Looking at the "Object Catalogs": merged tract-patch catalogs in DC2 Run 1.1p¶

Owner: Michael Wood-Vasey (@wmwv)
Last Verified to Run: 2018-07-24

Purpose:¶

Demonstrate reading a static-sky object catalog from photometry on the coadd images based on the static coadd catalog. Shows the example of plotting a color-color stellar locus against the data to demonstrate some basic use of the magnitudes and extendedness columns.

Learning Objectives:¶

After working through and studying this Notebook you should be able to

Read in the DC2 Run 1.1p object catalog directly from the flat files.
Construct a color-color diagram for stars
Overplot a stellar locus model

Logistics¶

This is intended to be runnable at NERSC through the https://jupyter-dev.nersc.gov interface from a local git clone of https://github.com/LSSTDESC/DC2-analysis in your NERSC directory. But you can also run it wherever, with appropriate adjustment of the 'repo' location to point to a place where you have a Butler repo will all of the images. Instructions for setting up the proper python kernel can be found here: https://confluence.slac.stanford.edu/x/1_ubDQ

In [1]:

import os

import numpy as np

%matplotlib inline 
import matplotlib.pyplot as plt

import pandas as pd

In [2]:

# cmap = 'Oranges'
cmap = 'viridis_r'

In [3]:

merged_tract_data_dir = '/global/projecta/projectdirs/lsst/global/in2p3/Run1.1/object_catalog/'

In the LSST Data Management processing, the sky is divided into tracts. Each tract is divided into patches (8x8 in this processing). The object catalog files are saved by tract. These files are HDF5 files which are divided into group keys by patch.

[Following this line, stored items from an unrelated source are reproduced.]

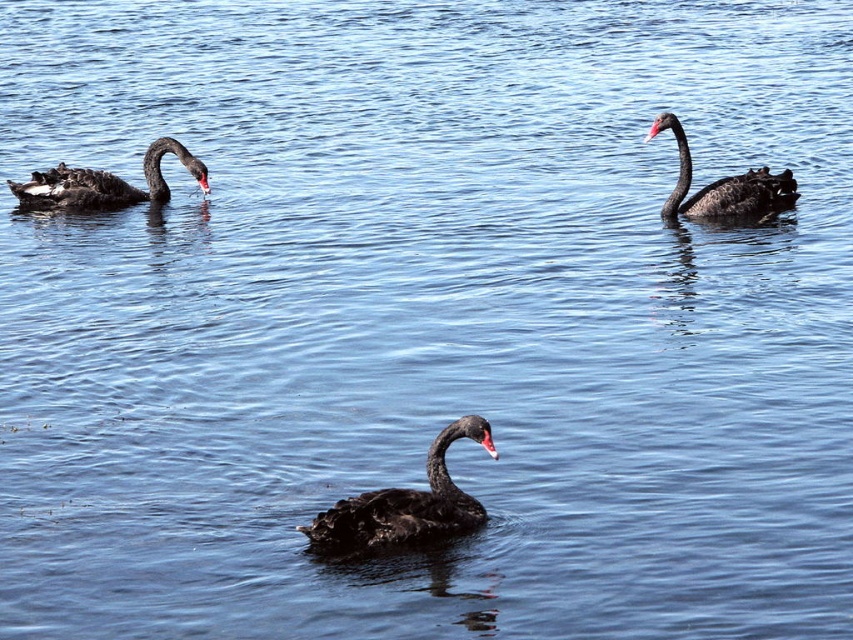 You are observing three black swans in a serene pond. You notice a matte black swan at center and a matte black swan at upper right. Which of these two swans is positioned more to the left in the image?

The matte black swan at center is positioned to the left of the matte black swan at upper right, so it is more to the left.

You are a photographer trying to capture a shot of the matte black swan at center and the matte black swan at upper right. Which swan would have its reflection more visible in the water?

The matte black swan at center would have its reflection more visible in the water because it is positioned under the matte black swan at upper right, meaning it is closer to the water surface where reflections are clearer.

You are a photographer trying to capture the matte black swan at left and the matte black swan at center in a single shot. Which swan will appear larger in your photo?

The matte black swan at center will appear larger in the photo because it is closer to the viewer than the matte black swan at left. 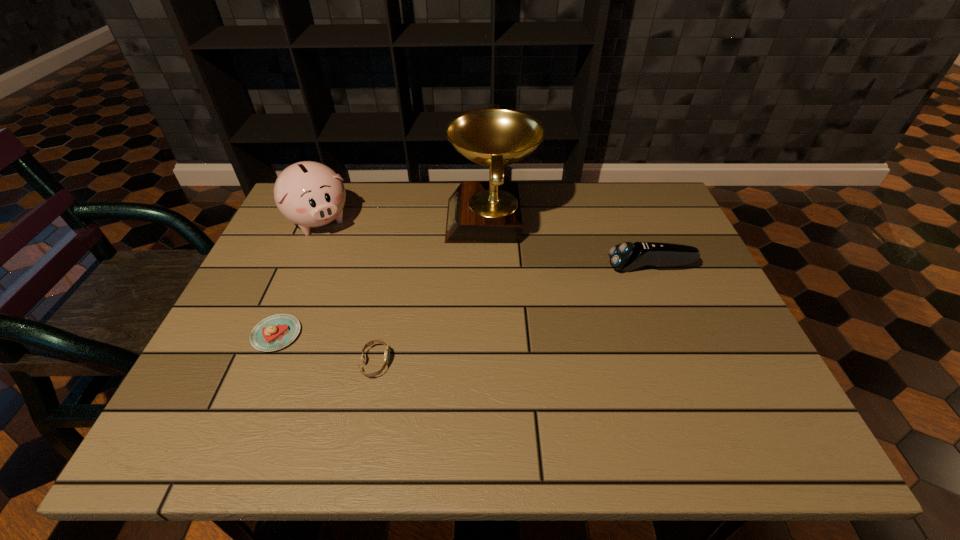 You are a GUI agent. You are given a task and a screenshot of the screen. Output one action in this format:
    pyautogui.click(x=<x>, y=<y>)
    Task: Click on the award
    This screenshot has height=540, width=960.
    Given the screenshot: What is the action you would take?
    pyautogui.click(x=478, y=212)

Image resolution: width=960 pixels, height=540 pixels. In order to click on the tallest object in this screenshot , I will do point(478,212).

I want to click on the second tallest object, so pyautogui.click(x=310, y=194).

Identify the location of the rightmost object. This screenshot has height=540, width=960. (627, 256).

Identify the location of the third shortest object. The height and width of the screenshot is (540, 960). (627, 256).

Find the location of a particular element. the third object from left to right is located at coordinates (387, 350).

The height and width of the screenshot is (540, 960). In order to click on pastry in this screenshot , I will do `click(277, 331)`.

You are a GUI agent. You are given a task and a screenshot of the screen. Output one action in this format:
    pyautogui.click(x=<x>, y=<y>)
    Task: Click on the blank area located on the front-facing side of the fourth object from left to right
    The width and height of the screenshot is (960, 540).
    Given the screenshot: What is the action you would take?
    pyautogui.click(x=392, y=221)

I want to click on vacant space located 0.270m on the front-facing side of the fourth object from left to right, so click(x=354, y=221).

Locate an element on the screen. vacant region located on the front-facing side of the fourth object from left to right is located at coordinates (364, 221).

For more information see: How to the Run 1.1p skymap

In [4]:

tract, patch = 4849, 16
basename = 'merged_tract_%d.hdf5' % tract
key = 'coadd_%d_%2d' % (tract, patch)

In [5]:

merged_tract_file = os.path.join(merged_tract_data_dir, basename)

In [6]:

df = pd.read_hdf(merged_tract_file, key=key)

In [7]:

print(len(df), "objects")

15958 objects

In [8]:

plt.figure(figsize=(8,8))
plt.scatter(df['g_mag'] - df['r_mag'], df['r_mag'] - df['i_mag'], marker='.')
plt.xlim(-1, +2)
plt.ylim(-1, +2)
plt.xlabel('g-r')
plt.ylabel('r-i')
plt.title('Color-color diagram of all objects in one tract of object catalogs')

Out[8]:

Text(0.5, 1.0, 'Color-color diagram of all objects in one tract of object catalogs')

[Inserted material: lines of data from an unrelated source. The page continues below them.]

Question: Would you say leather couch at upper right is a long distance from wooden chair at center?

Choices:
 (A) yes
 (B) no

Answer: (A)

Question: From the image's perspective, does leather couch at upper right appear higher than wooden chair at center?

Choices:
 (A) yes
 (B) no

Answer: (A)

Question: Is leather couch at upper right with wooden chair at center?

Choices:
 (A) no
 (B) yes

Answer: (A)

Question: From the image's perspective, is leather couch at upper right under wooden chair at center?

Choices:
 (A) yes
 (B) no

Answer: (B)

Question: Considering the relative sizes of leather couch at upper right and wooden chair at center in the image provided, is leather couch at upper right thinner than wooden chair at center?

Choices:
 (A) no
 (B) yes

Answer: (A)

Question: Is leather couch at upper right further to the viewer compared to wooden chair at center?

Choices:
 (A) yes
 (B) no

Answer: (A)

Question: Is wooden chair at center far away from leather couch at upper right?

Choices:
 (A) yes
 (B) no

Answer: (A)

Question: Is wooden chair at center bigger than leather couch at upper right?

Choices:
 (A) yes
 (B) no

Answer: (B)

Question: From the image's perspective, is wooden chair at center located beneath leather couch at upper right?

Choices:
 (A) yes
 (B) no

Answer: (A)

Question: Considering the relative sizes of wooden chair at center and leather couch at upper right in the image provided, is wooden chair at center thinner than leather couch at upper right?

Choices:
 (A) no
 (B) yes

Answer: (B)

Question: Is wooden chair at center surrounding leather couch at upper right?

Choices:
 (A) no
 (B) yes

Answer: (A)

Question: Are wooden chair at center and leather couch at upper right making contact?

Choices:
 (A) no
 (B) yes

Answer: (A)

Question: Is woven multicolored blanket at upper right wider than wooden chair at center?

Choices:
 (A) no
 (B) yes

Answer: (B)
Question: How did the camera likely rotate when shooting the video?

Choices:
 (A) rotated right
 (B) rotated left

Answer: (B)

This plot includes all objects, including lots of low SNR points and so is a bit of a mess, but maybe we're starting to see a bit of some structure resolving. Let's do the traditional simple 2D histogram version:

Let's overplot a stellar locus from Davenport et al., 2014, MNRAS, 440, 3430

In [9]:

def simple_stellar_locus_gmr_rmi(color='red', linestyle='--', linewidth=2.5):
    """Provide a simple two-slope definition of a stellar locus in (g-r, r-i).
    
    This simply defines one vertical line for M stars
    and the general slope for the bluer stars."""
    m_stars_gmr = [+1.4, +1.4]  # mag
    m_stars_rmi = [+0.5, +1.5]

    other_stars_gmr = [-0.5, +1.4]
    other_stars_rmi = [-0.4, +0.5]

    model_gmr = other_stars_gmr + m_stars_gmr
    model_rmi = other_stars_rmi + m_stars_rmi
    
    return model_gmr, model_rmi

    
def get_stellar_locus_davenport(color1='gmr', color2='rmi',
                                datafile='assets/Davenport_2014_MNRAS_440_3430_table1.txt'):
    data = pd.read_table(datafile, sep='\s+', header=1)
    return data[color1], data[color2]
    
    
def plot_stellar_locus(color1='gmr', color2='rmi',
                       color='red', linestyle='--', linewidth=2.5):
    model_gmr, model_rmi = get_stellar_locus_davenport(color1, color2)
    plot_kwargs = {'linestyle': linestyle, 'linewidth': linewidth, 'color': color,
                   'scalex': False, 'scaley': False}
    plt.plot(model_gmr, model_rmi, **plot_kwargs)

In [10]:

def plot_color_color(z, color1, color2, range1=(-1, +2), range2=(-1, +2), bins=31):
    """Plot a color-color diagram.  Overlay stellar locus"""
    band1, band2 = color1[0], color1[-1]
    band3, band4 = color2[0], color2[-1]
    H, xedges, yedges = np.histogram2d(
        z['%s_mag' % band1] - z['%s_mag' % band2],
        z['%s_mag' % band3] - z['%s_mag' % band4],
        range=(range1, range2), bins=bins)
        
    zi = H.T
    xi = (xedges[1:] + xedges[:-1])/2
    yi = (yedges[1:] + yedges[:-1])/2

    plt.figure(figsize=(8, 8))
    plt.pcolormesh(xi, yi, zi, cmap=cmap)
    plt.contour(xi, yi, zi)
    plt.xlabel('%s-%s' % (band1, band2))
    plt.ylabel('%s-%s' % (band3, band4))

    plot_stellar_locus(color1, color2)

In [11]:

plt.figure(figsize=(8,6.5))
plt.hist2d(df['g_mag']-df['r_mag'], df['r_mag']-df['i_mag'],
           cmap=cmap, range=((-1, +2), (-1, +2)), bins=51)
plt.colorbar()
plt.xlabel('g-r')
plt.ylabel('r-i')

plot_stellar_locus('gmr', 'rmi')

(Don't worry about the runtime error. There are some NaNs in the catalog magnitudes)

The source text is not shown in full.